Document layout detection data:
BEGIN

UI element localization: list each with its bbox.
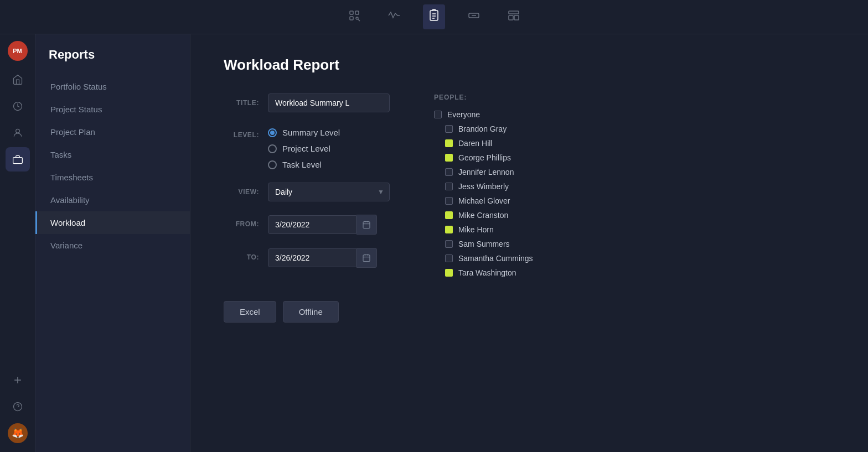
person-nav-icon[interactable] — [6, 121, 30, 145]
help-nav-icon[interactable] — [6, 394, 30, 419]
samantha-label: Samantha Cummings — [458, 254, 533, 263]
person-michael-glover[interactable]: Michael Glover — [434, 196, 835, 205]
icon-sidebar-bottom: 🦊 — [6, 368, 30, 445]
george-label: George Phillips — [458, 153, 511, 162]
topbar — [0, 0, 868, 34]
from-calendar-button[interactable] — [356, 215, 377, 235]
george-color — [445, 154, 453, 162]
from-date-input[interactable] — [268, 215, 356, 234]
level-project[interactable]: Project Level — [268, 144, 390, 153]
to-calendar-button[interactable] — [356, 248, 377, 268]
add-nav-icon[interactable] — [6, 368, 30, 392]
home-nav-icon[interactable] — [6, 67, 30, 92]
brandon-checkbox[interactable] — [445, 125, 453, 133]
view-select-wrapper: Daily Weekly Monthly ▼ — [268, 183, 390, 201]
people-section: PEOPLE: Everyone Brandon Gray — [434, 93, 835, 323]
to-control — [268, 248, 390, 268]
jess-label: Jess Wimberly — [458, 182, 509, 191]
tara-label: Tara Washington — [458, 268, 516, 277]
person-brandon-gray[interactable]: Brandon Gray — [434, 124, 835, 133]
svg-rect-1 — [355, 11, 359, 14]
samantha-checkbox[interactable] — [445, 254, 453, 262]
activity-icon[interactable] — [383, 4, 405, 29]
person-mike-horn[interactable]: Mike Horn — [434, 225, 835, 234]
level-task[interactable]: Task Level — [268, 160, 390, 169]
person-everyone[interactable]: Everyone — [434, 110, 835, 119]
person-mike-cranston[interactable]: Mike Cranston — [434, 211, 835, 220]
content-area: Workload Report TITLE: LEVEL: — [190, 34, 868, 452]
to-date-input[interactable] — [268, 248, 356, 267]
scan-icon[interactable] — [343, 4, 365, 29]
person-sam-summers[interactable]: Sam Summers — [434, 240, 835, 248]
person-jennifer-lennon[interactable]: Jennifer Lennon — [434, 168, 835, 176]
daren-color — [445, 139, 453, 147]
sidebar-item-project-plan[interactable]: Project Plan — [35, 121, 190, 143]
level-task-label: Task Level — [282, 160, 322, 169]
title-control — [268, 93, 390, 112]
person-daren-hill[interactable]: Daren Hill — [434, 139, 835, 148]
sidebar-item-variance[interactable]: Variance — [35, 234, 190, 257]
nav-sidebar: Reports Portfolio Status Project Status … — [35, 34, 190, 452]
level-radio-group: Summary Level Project Level Task Level — [268, 126, 390, 169]
people-list: Everyone Brandon Gray Daren Hill — [434, 110, 835, 277]
to-label: TO: — [224, 248, 268, 261]
person-tara-washington[interactable]: Tara Washington — [434, 268, 835, 277]
people-label: PEOPLE: — [434, 93, 835, 101]
level-row: LEVEL: Summary Level Project — [224, 126, 390, 169]
svg-line-4 — [358, 19, 360, 21]
sidebar-item-availability[interactable]: Availability — [35, 189, 190, 211]
svg-rect-11 — [509, 11, 519, 14]
svg-rect-2 — [350, 17, 353, 20]
svg-point-15 — [16, 129, 19, 133]
radio-summary-dot — [270, 131, 275, 135]
level-project-label: Project Level — [282, 144, 330, 153]
radio-project-circle — [268, 144, 277, 153]
svg-rect-26 — [363, 255, 370, 262]
svg-rect-16 — [13, 158, 22, 164]
level-summary-label: Summary Level — [282, 128, 340, 137]
form-section: TITLE: LEVEL: Summa — [224, 93, 835, 323]
page-title: Workload Report — [224, 56, 835, 74]
from-label: FROM: — [224, 215, 268, 228]
sidebar-item-project-status[interactable]: Project Status — [35, 98, 190, 121]
title-input[interactable] — [268, 93, 390, 112]
svg-rect-22 — [363, 222, 370, 228]
excel-button[interactable]: Excel — [224, 301, 276, 323]
view-control: Daily Weekly Monthly ▼ — [268, 183, 390, 201]
title-label: TITLE: — [224, 93, 268, 107]
offline-button[interactable]: Offline — [283, 301, 339, 323]
sam-checkbox[interactable] — [445, 240, 453, 248]
sidebar-item-workload[interactable]: Workload — [35, 211, 190, 234]
michael-checkbox[interactable] — [445, 197, 453, 205]
jennifer-checkbox[interactable] — [445, 168, 453, 176]
pm-logo[interactable]: PM — [8, 41, 28, 61]
jennifer-label: Jennifer Lennon — [458, 168, 514, 176]
mike-c-color — [445, 211, 453, 219]
person-george-phillips[interactable]: George Phillips — [434, 153, 835, 162]
briefcase-nav-icon[interactable] — [6, 147, 30, 172]
user-avatar[interactable]: 🦊 — [6, 421, 30, 445]
level-control: Summary Level Project Level Task Level — [268, 126, 390, 169]
sidebar-item-portfolio-status[interactable]: Portfolio Status — [35, 75, 190, 98]
icon-sidebar-top — [6, 67, 30, 366]
form-left: TITLE: LEVEL: Summa — [224, 93, 390, 323]
from-date-wrapper — [268, 215, 390, 235]
clock-nav-icon[interactable] — [6, 94, 30, 118]
mike-c-label: Mike Cranston — [458, 211, 508, 220]
radio-summary-circle — [268, 128, 277, 137]
everyone-label: Everyone — [447, 110, 480, 119]
mike-h-color — [445, 226, 453, 233]
view-select[interactable]: Daily Weekly Monthly — [268, 183, 390, 201]
sidebar-item-tasks[interactable]: Tasks — [35, 143, 190, 166]
jess-checkbox[interactable] — [445, 183, 453, 190]
person-jess-wimberly[interactable]: Jess Wimberly — [434, 182, 835, 191]
clipboard-icon[interactable] — [423, 4, 445, 29]
svg-rect-0 — [350, 11, 353, 14]
everyone-checkbox[interactable] — [434, 111, 442, 118]
daren-label: Daren Hill — [458, 139, 492, 148]
layout-split-icon[interactable] — [503, 4, 525, 29]
sidebar-item-timesheets[interactable]: Timesheets — [35, 166, 190, 189]
person-samantha-cummings[interactable]: Samantha Cummings — [434, 254, 835, 263]
minus-rect-icon[interactable] — [463, 4, 485, 29]
level-summary[interactable]: Summary Level — [268, 128, 390, 137]
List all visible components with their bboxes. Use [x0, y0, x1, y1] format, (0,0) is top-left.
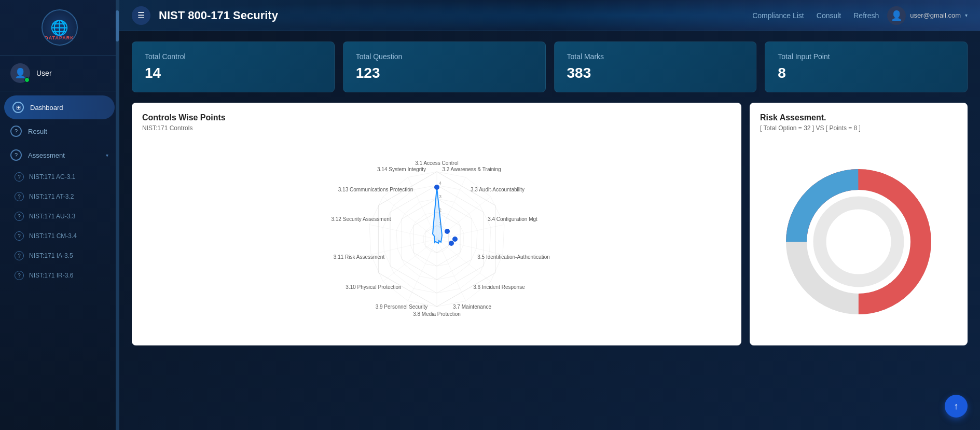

END

# The problem
Please keep the pictures out and reproduce the records above exactly.

# Final answer
UI element localization: list each with its bbox.
person-nav-icon[interactable] — [6, 121, 30, 145]
help-nav-icon[interactable] — [6, 394, 30, 419]
samantha-label: Samantha Cummings — [458, 254, 533, 263]
person-michael-glover[interactable]: Michael Glover — [434, 196, 835, 205]
icon-sidebar-bottom: 🦊 — [6, 368, 30, 445]
george-label: George Phillips — [458, 153, 511, 162]
topbar — [0, 0, 868, 34]
from-calendar-button[interactable] — [356, 215, 377, 235]
george-color — [445, 154, 453, 162]
from-date-input[interactable] — [268, 215, 356, 234]
level-project[interactable]: Project Level — [268, 144, 390, 153]
to-calendar-button[interactable] — [356, 248, 377, 268]
add-nav-icon[interactable] — [6, 368, 30, 392]
home-nav-icon[interactable] — [6, 67, 30, 92]
brandon-checkbox[interactable] — [445, 125, 453, 133]
view-select-wrapper: Daily Weekly Monthly ▼ — [268, 183, 390, 201]
people-section: PEOPLE: Everyone Brandon Gray — [434, 93, 835, 323]
to-control — [268, 248, 390, 268]
jess-label: Jess Wimberly — [458, 182, 509, 191]
tara-label: Tara Washington — [458, 268, 516, 277]
person-brandon-gray[interactable]: Brandon Gray — [434, 124, 835, 133]
svg-rect-1 — [355, 11, 359, 14]
samantha-checkbox[interactable] — [445, 254, 453, 262]
activity-icon[interactable] — [383, 4, 405, 29]
person-mike-horn[interactable]: Mike Horn — [434, 225, 835, 234]
level-task[interactable]: Task Level — [268, 160, 390, 169]
person-everyone[interactable]: Everyone — [434, 110, 835, 119]
person-mike-cranston[interactable]: Mike Cranston — [434, 211, 835, 220]
content-area: Workload Report TITLE: LEVEL: — [190, 34, 868, 452]
to-date-input[interactable] — [268, 248, 356, 267]
scan-icon[interactable] — [343, 4, 365, 29]
person-sam-summers[interactable]: Sam Summers — [434, 240, 835, 248]
person-jennifer-lennon[interactable]: Jennifer Lennon — [434, 168, 835, 176]
daren-color — [445, 139, 453, 147]
sidebar-item-project-plan[interactable]: Project Plan — [35, 121, 190, 143]
level-task-label: Task Level — [282, 160, 322, 169]
title-control — [268, 93, 390, 112]
person-daren-hill[interactable]: Daren Hill — [434, 139, 835, 148]
sidebar-item-variance[interactable]: Variance — [35, 234, 190, 257]
nav-sidebar: Reports Portfolio Status Project Status … — [35, 34, 190, 452]
level-radio-group: Summary Level Project Level Task Level — [268, 126, 390, 169]
people-list: Everyone Brandon Gray Daren Hill — [434, 110, 835, 277]
to-label: TO: — [224, 248, 268, 261]
person-tara-washington[interactable]: Tara Washington — [434, 268, 835, 277]
people-label: PEOPLE: — [434, 93, 835, 101]
level-row: LEVEL: Summary Level Project — [224, 126, 390, 169]
svg-line-4 — [358, 19, 360, 21]
sidebar-item-availability[interactable]: Availability — [35, 189, 190, 211]
svg-rect-11 — [509, 11, 519, 14]
svg-rect-2 — [350, 17, 353, 20]
svg-point-15 — [16, 129, 19, 133]
radio-summary-dot — [270, 131, 275, 135]
level-project-label: Project Level — [282, 144, 330, 153]
radio-project-circle — [268, 144, 277, 153]
svg-rect-26 — [363, 255, 370, 262]
svg-rect-16 — [13, 158, 22, 164]
level-summary-label: Summary Level — [282, 128, 340, 137]
form-section: TITLE: LEVEL: Summa — [224, 93, 835, 323]
page-title: Workload Report — [224, 56, 835, 74]
from-label: FROM: — [224, 215, 268, 228]
sidebar-item-project-status[interactable]: Project Status — [35, 98, 190, 121]
title-input[interactable] — [268, 93, 390, 112]
svg-rect-22 — [363, 222, 370, 228]
excel-button[interactable]: Excel — [224, 301, 276, 323]
view-control: Daily Weekly Monthly ▼ — [268, 183, 390, 201]
title-label: TITLE: — [224, 93, 268, 107]
offline-button[interactable]: Offline — [283, 301, 339, 323]
sam-checkbox[interactable] — [445, 240, 453, 248]
sidebar-item-workload[interactable]: Workload — [35, 211, 190, 234]
michael-checkbox[interactable] — [445, 197, 453, 205]
jennifer-checkbox[interactable] — [445, 168, 453, 176]
pm-logo[interactable]: PM — [8, 41, 28, 61]
jennifer-label: Jennifer Lennon — [458, 168, 514, 176]
mike-c-color — [445, 211, 453, 219]
person-george-phillips[interactable]: George Phillips — [434, 153, 835, 162]
briefcase-nav-icon[interactable] — [6, 147, 30, 172]
user-avatar[interactable]: 🦊 — [6, 421, 30, 445]
level-control: Summary Level Project Level Task Level — [268, 126, 390, 169]
sidebar-item-portfolio-status[interactable]: Portfolio Status — [35, 75, 190, 98]
icon-sidebar-top — [6, 67, 30, 366]
form-left: TITLE: LEVEL: Summa — [224, 93, 390, 323]
from-date-wrapper — [268, 215, 390, 235]
clock-nav-icon[interactable] — [6, 94, 30, 118]
mike-c-label: Mike Cranston — [458, 211, 508, 220]
radio-summary-circle — [268, 128, 277, 137]
everyone-label: Everyone — [447, 110, 480, 119]
mike-h-color — [445, 226, 453, 233]
view-select[interactable]: Daily Weekly Monthly — [268, 183, 390, 201]
sidebar-item-tasks[interactable]: Tasks — [35, 143, 190, 166]
jess-checkbox[interactable] — [445, 183, 453, 190]
person-jess-wimberly[interactable]: Jess Wimberly — [434, 182, 835, 191]
clipboard-icon[interactable] — [423, 4, 445, 29]
svg-rect-0 — [350, 11, 353, 14]
everyone-checkbox[interactable] — [434, 111, 442, 118]
daren-label: Daren Hill — [458, 139, 492, 148]
layout-split-icon[interactable] — [503, 4, 525, 29]
sidebar-item-timesheets[interactable]: Timesheets — [35, 166, 190, 189]
person-samantha-cummings[interactable]: Samantha Cummings — [434, 254, 835, 263]
minus-rect-icon[interactable] — [463, 4, 485, 29]
level-summary[interactable]: Summary Level — [268, 128, 390, 137]
List all visible components with their bboxes. Use [x0, y0, x1, y1] format, (0,0) is top-left.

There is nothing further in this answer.